Income Research + Management
- Trade name: Income Research + Management
- Company type: Private
- Industry: Investment Management
- Founded: 1987; 39 years ago
- Founders: John Sommers; Jack Sommers;
- Headquarters: Winthrop Center, Boston, Massachusetts, United States
- Key people: Jack Sommers (Chairperson); Bill O'Malley (CEO);
- AUM: US$102 billion (June 2024)
- Number of employees: 200+ (June 2024)
- Website: www.incomeresearch.com

= Income Research + Management =

Asset management firm based in Boston

Income Research + Management (IR+M) is an American investment management firm based in Boston. The firm specializes in active management fixed income strategies for institutional investors.

== History ==

In 1987, IR+M was founded as a private investment firm by former Putnam Advisory CEO, John Sommers with his son Jack to specialize in the USD fixed income market.

In 1994, Bill O’Malley joined IR+M from Wellington Management Company as its third professional. He was Jack's roommate in their first year at Amherst College.

In the early days of the firm, it followed a flat organization structure where employees had many job duties and roles were not very specific about job duties.

In 2001, John and Jack Sommers began selling equity in the firm to its employees with O’Malley being the first employee to acquire a stake. This was done to dilute their holdings as other employees buy into the firm so it can remain focused solely on fixed income investments.

After the 2008 financial crisis, IR+M had significant inflows from investors; its assets rose from $14 billion in 2008 to $21 billion in 2009. Investors had lost confidence in their investment managers but did not want to sell as bond prices were depressed with poor liquidity. IR+M offered to take in portfolios and set up Treasury-only separately managed accounts for investors that migrated.
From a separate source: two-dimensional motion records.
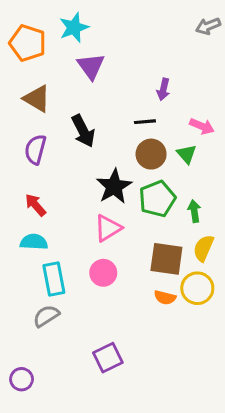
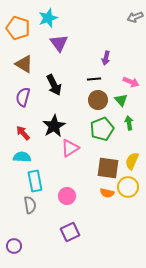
black star: (114, 186) -> (54, 126), moved
green arrow: (194, 211) -> (129, 123), moved
pink circle: (103, 273) -> (67, 196), moved
gray semicircle: (46, 316) -> (30, 205), turned 114

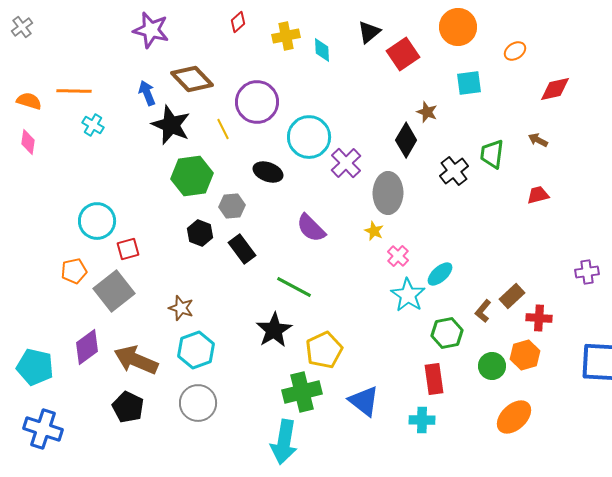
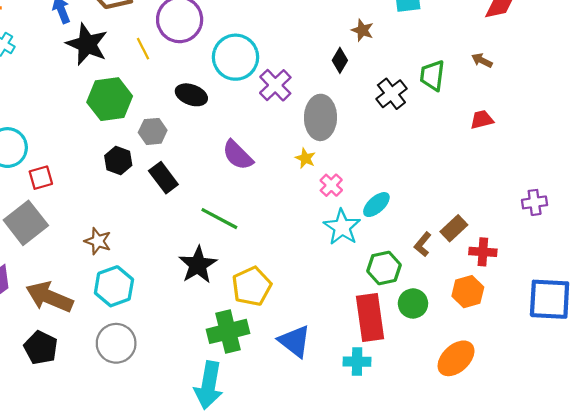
black diamond: (406, 140) -> (340, 60), size x0.7
green circle: (492, 366) -> (413, 303), moved
red rectangle: (434, 379) -> (370, 317), size x1.4

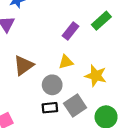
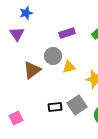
purple rectangle: (71, 31) -> (67, 33), moved, turned 35
gray circle: (52, 85) -> (53, 56), moved

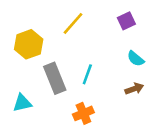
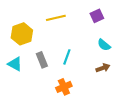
yellow line: (73, 23) -> (56, 18), turned 36
gray rectangle: (55, 78) -> (42, 60), size x0.7
cyan triangle: (22, 103) -> (15, 64), moved, turned 42

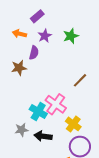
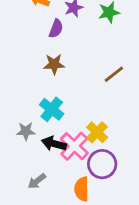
brown star: (19, 68) -> (54, 64), moved
pink cross: (56, 104) -> (74, 146), moved

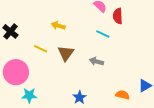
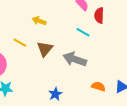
gray arrow: (96, 61) -> (75, 59), size x1.6
orange semicircle: (122, 95) -> (98, 86), moved

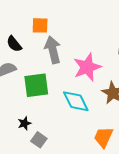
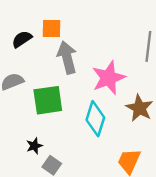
black semicircle: (14, 44) -> (22, 39), moved, turned 96
cyan diamond: (76, 101) -> (95, 119), turned 44

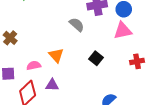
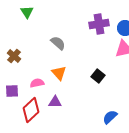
gray semicircle: (77, 25) -> (58, 43), moved

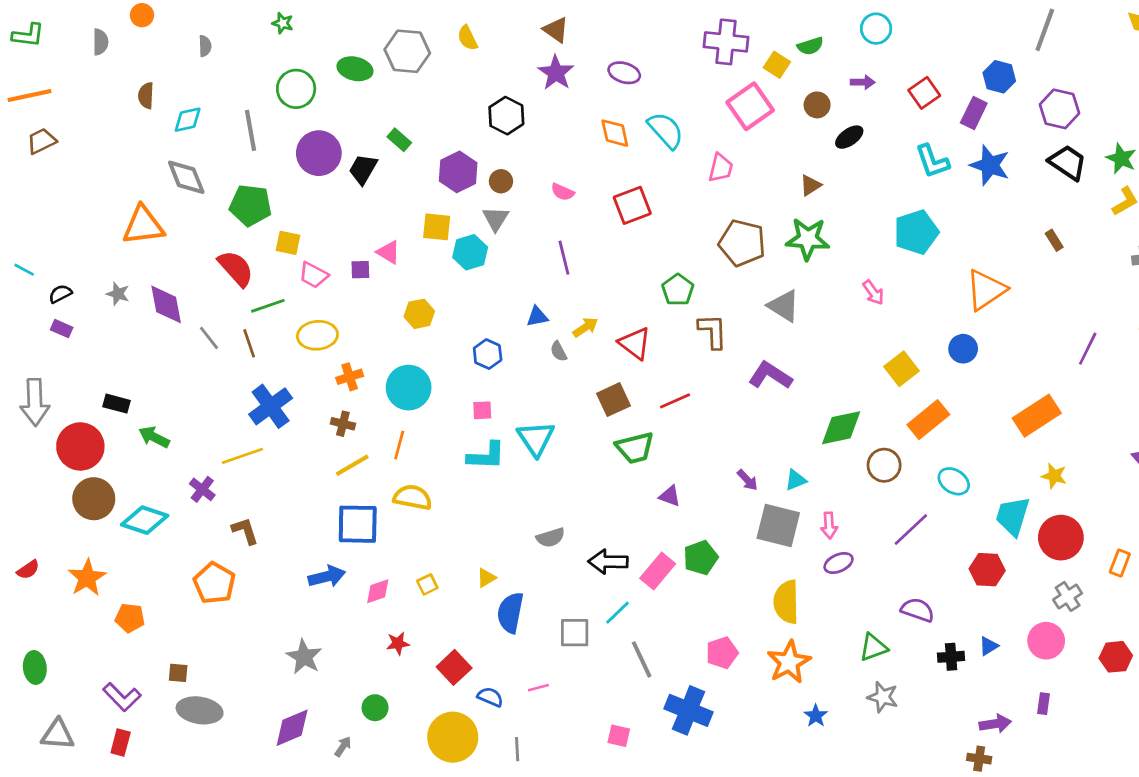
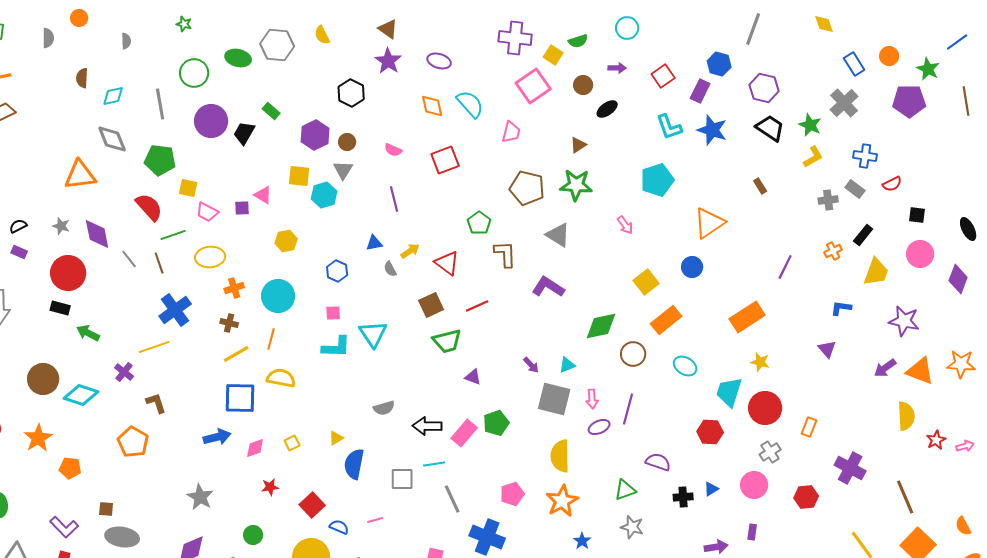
red circle: (80, 446) -> (68, 273), moved
purple line: (911, 530) -> (628, 409), moved, turned -32
cyan line: (618, 613) -> (434, 464), turned 35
In October 2019, IR+M underwent a management change by formalizing its senior team and clarifying the titles in part to satisfy investors desire for transparency. O’Malley became the firm's first ever CEO and Jack Sommers became executive chairperson. O'Malley has stated the firm wants to stay private "forever" and has supported this continuing to distribute equity to its employees. At the time, of its 175 employees, 55 had equity in the firm. This was seen as a possible reflection of the firm's growth.

In 2023, IR+M moved its headquarters to the Winthrop Center which was geared towards a hybrid work setup.

As of June 30, 2023, IR+M is approximately 84.78% employee-owned by 68 employees.

== Investment strategy ==
IR+M believes that careful security selection and active portfolio risk management will lead to superior returns over the long-term. Due to difficulty in predicting future interest rate changes, it keeps duration and yield curve exposure neutral to the benchmark. The research process combines quantitative and qualitative analysis and is based on fundamentals. Investment decisions do not use black box models or rely heavily on quantitative ones.

Due to IR+M 's size, it can invest in smaller issues and securities with creative structures that larger investment managers cannot do. As a result, in 2019, even with investors’ move to passive management and a market with low interest rates, IR+M generated 60 basis points of alpha on its core strategies.